4. Fight for keeping advantages for commercially registered and operated yachts (hull, works, supplies at least and fuel if possible) + leasing schemes for private yachts.


C. Think about new ways to operate yachts

1. Dual use schemes

Owners no longer willing to operate their yacht on full commercial basis are seeking a solution which will permit them to use the yacht on a private basis, whilst offering the possibility to charter the yacht out to third parties a few days per year to minimise their annual running costs. Dual use schemes shall be considered and authorised when properly implemented.

Flip-flop schemes permitting numerous changes from private to commercial registration are plagued with accounting and VAT issues in EU waters.

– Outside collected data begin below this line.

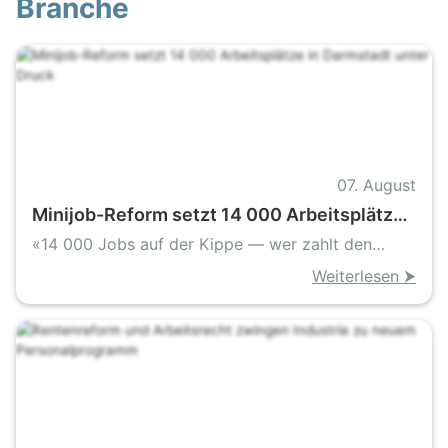
Branche
07. August
Minijob-Reform setzt 14 000 Arbeitsplätze
in Darmstadt unter Druck
«14 000 Jobs auf der Kippe — wer zahlt den
Preis»
Weiterlesen ⮞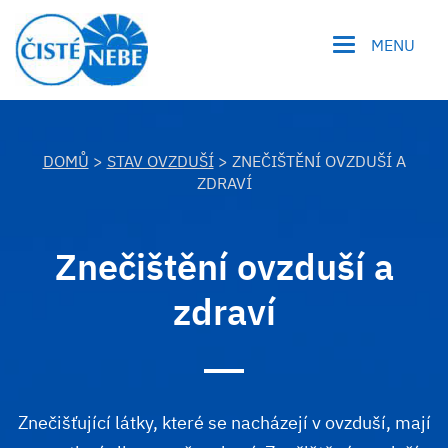
MENU
DOMŮ
>
STAV OVZDUŠÍ
> ZNEČIŠTĚNÍ OVZDUŠÍ A
ZDRAVÍ
Znečištění ovzduší a
zdraví
Znečišťující látky, které se nacházejí v ovzduší, mají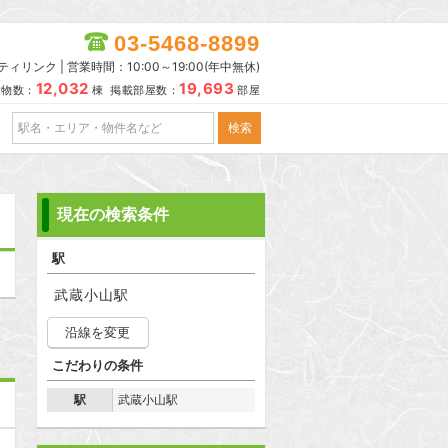
03-5468-8899
リンク | 営業時間：10:00～19:00(年中無休)
12,032
19,693
建物数：
棟 掲載部屋数：
部屋
現在の検索条件
駅
武蔵小山駅
沿線を変更
こだわりの条件
駅
武蔵小山駅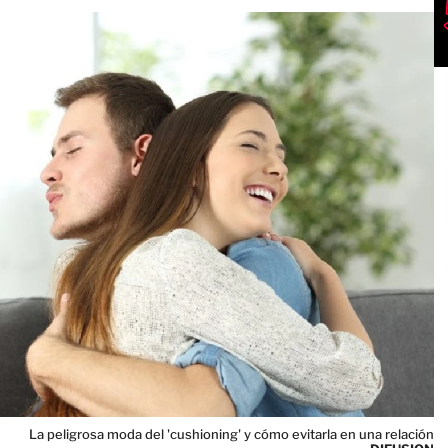
La peligrosa moda del 'cushioning' y cómo evitarla en una relación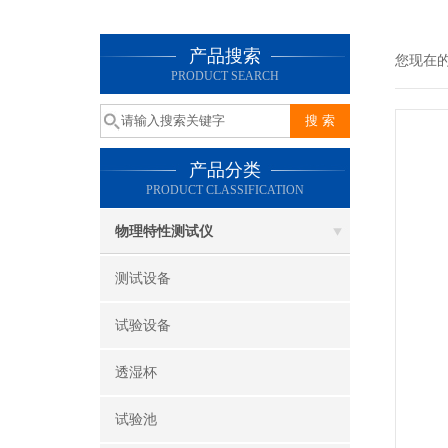
产品搜索
您现在
PRODUCT SEARCH
产品分类
PRODUCT CLASSIFICATION
物理特性测试仪
测试设备
试验设备
透湿杯
试验池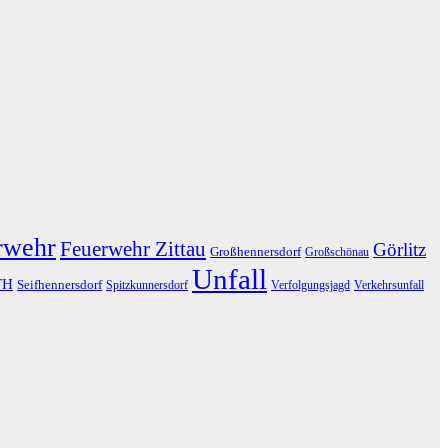
rwehr
Feuerwehr Zittau
Görlitz
Großhennersdorf
Großschönau
Unfall
TH
Seifhennersdorf
Spitzkunnersdorf
Verfolgungsjagd
Verkehrsunfall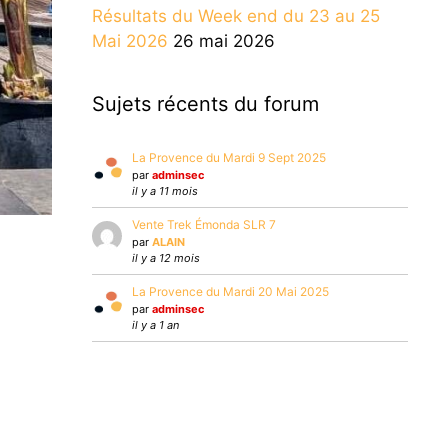
Résultats du Week end du 23 au 25
Mai 2026
26 mai 2026
Sujets récents du forum
La Provence du Mardi 9 Sept 2025
par
adminsec
il y a 11 mois
Vente Trek Émonda SLR 7
par
ALAIN
il y a 12 mois
La Provence du Mardi 20 Mai 2025
par
adminsec
il y a 1 an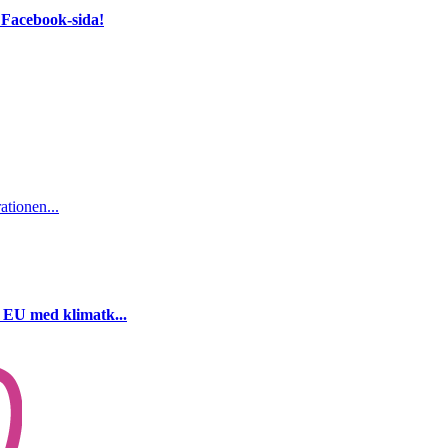
 Facebook-sida!
ationen...
i EU med klimatk...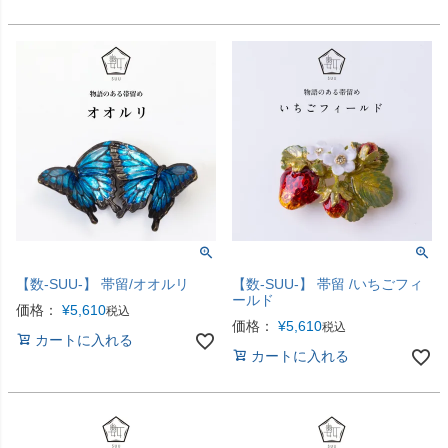
【数-SUU-】 帯留/オオルリ
【数-SUU-】 帯留 /いちごフィ
ールド
価格：
¥
5,610
税込
価格：
¥
5,610
税込
カートに入れる
カートに入れる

Private bareboat schemes like Monaco (3 months), France, Italy (42 days) and Greece could be challenged as yachts under these schemes do not comply with commercial standards and are / could not really be chartered without crew, resulting in potential issues with Flag states and Port State Control if charterers are found on board and if they sail outside of their country of registration. No VAT advantages shall be allowed for such yachts (at the exemption of duties on fuel in some countries when on charter ie: France).

SOLUTION: Develop dual-use operation schemes approved by PSC for yachts commercially compliant on voluntary basis to avoid any detention that shall also take into account the tax element (Marshall Islands are well advanced in the development of such scheme)

2. Move towards a shipping operation for « real » commercial yachts.

Time Charter based on shipping standards for yachts really operating commercially and engaged on International voyages.

BIMCO or Transport Contract could be used…

Problem: brokers are reluctant as they will be responsible like a travel agency if the yacht is not put at the disposal of the charterers, in addition to the pre determine route and new type of contract to be draft and used.

CONCLUSION

The future will tell us how these measures will be applied in practice, whether they will have a real impact on the charter business and whether we will manage to speak with one single voice to defend our Industry in order that the Med does not lose its “prestige".